Memorial Day is generally considered the beginning of the summer “peak driving season,” which usually means relatively high gasoline prices. In years when prices at the pump have been increasing anyway, peak prices can drift over the line that separates a minor annoyance from a perceived blow to family budgets and a potential political issue.
In 2018 a variety of factors, including a long-term oil supply/demand imbalance, a robust economy, production cuts from OPEC and Russia, the collapse of the Venezuelan oil industry, and the Trump administration’s destabilizing Middle East policies, have combined to boost both crude oil and gasoline prices significantly. On average pump prices are up 60 cents a gallon since last Memorial Day — from $2.37 to $2.97, impinging on the psychologically significant $3-per-gallon benchmark.
Gasoline prices usually begin falling by the end of summer, and some of the factors producing more general upward pressure on prices could abate or even reverse. A June 22 meeting between OPEC and Russian energy authorities could lead to a boost in global crude-oil production, for example.
But in the meantime, unhappiness about the price of gasoline is already beginning to creep into Democratic political messages, dangling another anvil above vulnerable Republicans facing an already difficult midterm election, as Politico notes:
“There’s a straight line between Trump’s policies and the price of gasoline,” Rep. Brian Schatz (D-Hawaii) said in a brief interview, echoing a growing chorus of Democrats.
Voters are already feeling spooked: Forty-two percent of Americans won’t take a road trip for summer vacation this year, a much higher percentage of people than last year, and many of them cited higher gas prices as the reason, according to a survey by gas station data company GasBuddy.

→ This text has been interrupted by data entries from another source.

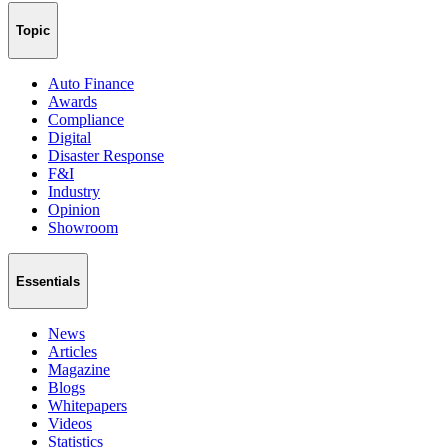
Topic
Auto Finance
Awards
Compliance
Digital
Disaster Response
F&I
Industry
Opinion
Showroom
Essentials
News
Articles
Magazine
Blogs
Whitepapers
Videos
Statistics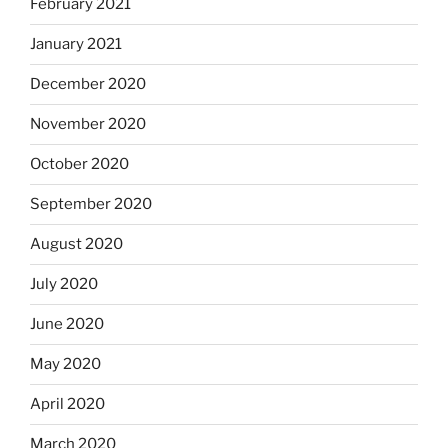
February 2021
January 2021
December 2020
November 2020
October 2020
September 2020
August 2020
July 2020
June 2020
May 2020
April 2020
March 2020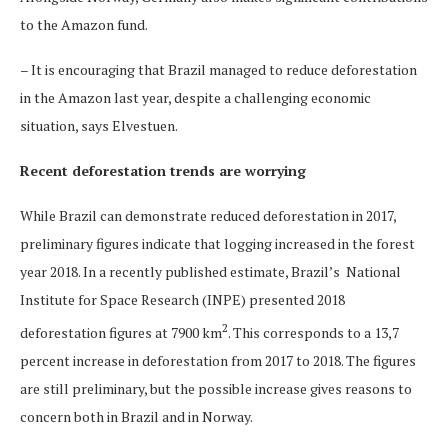
to the Amazon fund.
– It is encouraging that Brazil managed to reduce deforestation
in the Amazon last year, despite a challenging economic
situation, says Elvestuen.
Recent deforestation trends are worrying
While Brazil can demonstrate reduced deforestation in 2017,
preliminary figures indicate that logging increased in the forest
year 2018. In a recently published estimate, Brazil’s National
Institute for Space Research (INPE) presented 2018
2
deforestation figures at 7900 km
. This corresponds to a 13,7
percent increase in deforestation from 2017 to 2018. The figures
are still preliminary, but the possible increase gives reasons to
concern both in Brazil and in Norway.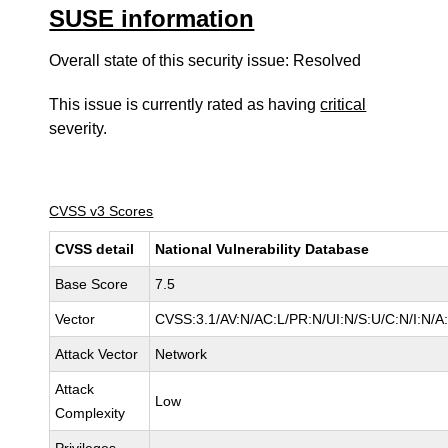
SUSE information
Overall state of this security issue: Resolved
This issue is currently rated as having
critical
severity.
CVSS v3 Scores
CVSS detail
National Vulnerability Database
Base Score
7.5
Vector
CVSS:3.1/AV:N/AC:L/PR:N/UI:N/S:U/C:N/I:N/A
Attack Vector
Network
Attack
Low
Complexity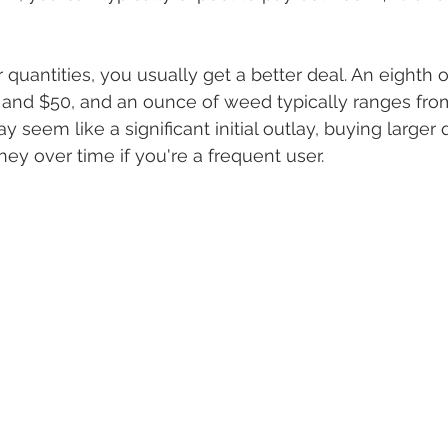
 quantities, you usually get a better deal. An eighth 
and $50, and an ounce of weed typically ranges fro
y seem like a significant initial outlay, buying larger 
y over time if you're a frequent user.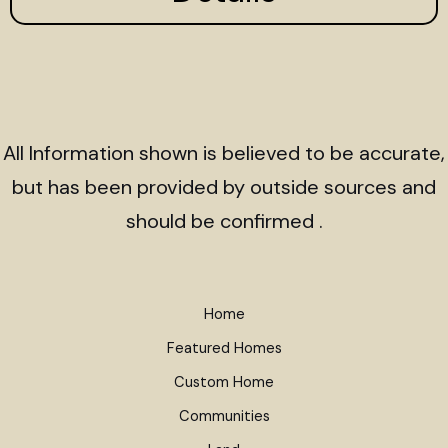
All Information shown is believed to be accurate,
but has been provided by outside sources and
should be confirmed .
Home
Featured Homes
Custom Home
Communities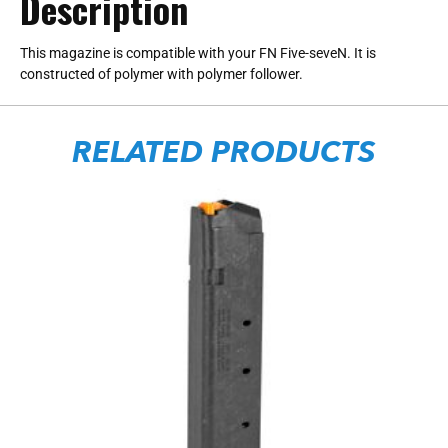
Description
This magazine is compatible with your FN Five-seveN. It is
constructed of polymer with polymer follower.
RELATED PRODUCTS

Democrats are also using gasoline prices as part of their attack on the 2017 GOP tax bill, which showered many benefits on the very oil companies that harvest high profits from high pump prices, as a report from Senate Finance Committee Democrats led by Ron Wyden argued:
Wyden’s panel released a report highlighting the fact that the nation’s four largest oil companies are poised to reap some $15 billion in tax benefits over the next decade from the GOP’s tax law, while gas prices reach their highest levels in years. Sen. Ed Markey (D-Mass.) released his own staff report using the same tactic, blaming higher prices on “President Trump’s incoherent foreign policy.”
It all makes good political sense, and Republicans who deployed exactly the same attacks on Barack Obama for an earlier gasoline-price spike are not in a great position to cry “Unfair!”

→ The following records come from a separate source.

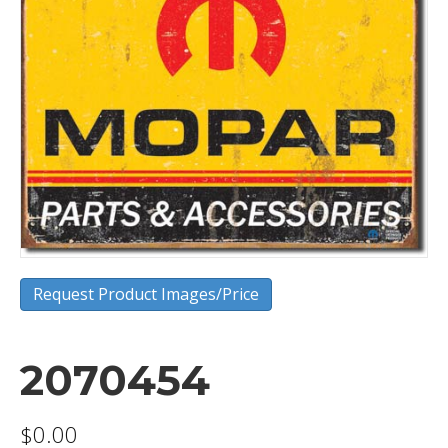
Request Product Images/Price
2070454
$
0.00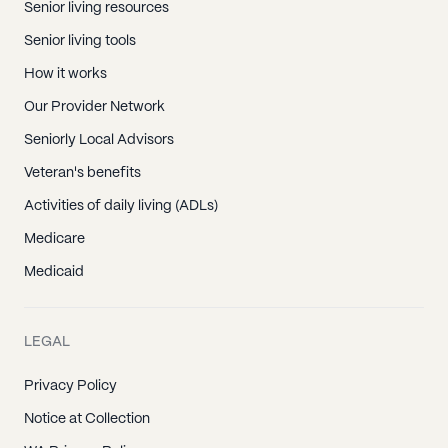
Senior living resources
Senior living tools
How it works
Our Provider Network
Seniorly Local Advisors
Veteran's benefits
Activities of daily living (ADLs)
Medicare
Medicaid
LEGAL
Privacy Policy
Notice at Collection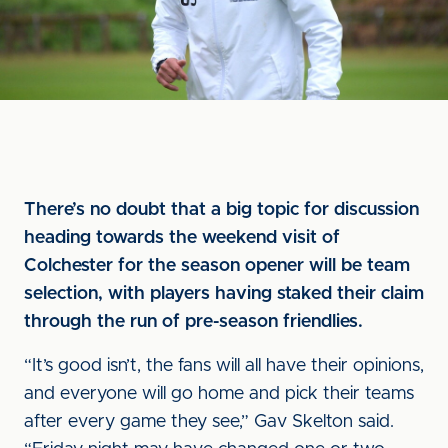
There’s no doubt that a big topic for discussion
heading towards the weekend visit of
Colchester for the season opener will be team
selection, with players having staked their claim
through the run of pre-season friendlies.
“It’s good isn’t, the fans will all have their opinions,
and everyone will go home and pick their teams
after every game they see,” Gav Skelton said.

But there is one problem with this tactic that could become more obvious as the midterm general election approaches: In one state with especially high gasoline prices, California, voter unhappiness with being gouged at the pump could be deflected onto the state’s Democrats. Early in 2017, the Democratic-dominated California legislature, at the urging of Democratic governor Jerry Brown, approved an increase of nearly 20 cents per gallon in gasoline taxes (plus some higher vehicle fees) — fully phased in by January of 2019 — to begin dealing with about a decade of backlogged road- and bridge-repair projects. It is not official yet, but it appears an initiative heavily backed by the California GOP and major Republican candidates will be certified for the November ballot, revoking the current increase and creating new barriers to excise tax hikes in the future.
California Republicans hope this ballot initiative will be a major base-turnout generator in November, partially blocking any Democratic “wave” that might otherwise be building. And if that happens, it could be a problem not just for California Democrats, but for the Donkey Party nationally, which is counting on picking up Republican-controlled seats in the Golden State (as many as seven are currently deemed quite vulnerable by the Cook Political Report) in its drive to reclaim control of the U.S. House.
It is already clear that the pending initiative could be popular. A PPIC poll back in January showed 47 percent of likely voters supporting a gas-tax repeal with 48 percent opposed. More recently, an April/May Los Angeles Times/USC survey of registered voters showed the repeal initiative favored by a 51/38 margin.
So far, most of the noise on this subject has come from the anti-tax agitators, who never lack for a constituency. But that’s beginning to change, as Dan Walters notes:
[Jerry] Brown’s Department of Transportation and the state Transportation Commission are moving at warp speed to pump out as many new projects as possible, and those are being heavily publicized by state and local officials, including Brown.
Earlier this month, for instance, Brown and Southern California officials, including Los Angeles Mayor Eric Garcetti, staged an event at Union Station in downtown Los Angeles to puff $1.2 billion for “fixing California’s crumbling transportation infrastructure.”
Unions and businesses benefitting from all the ‘dozers springing to life will fight to defend the gas-tax increase, and as Walters reports, Brown himself has some leftover millions in campaign money (he is finally retiring this year) that he might decide to deploy against the repeal drive.
But the fact remains that to the extent a gasoline-price spike benefits Democrats nationally in November, it could hurt them in California. And that’s something Democrats east of the Sierra Nevadas might want to keep in mind before making pump prices a big national issue.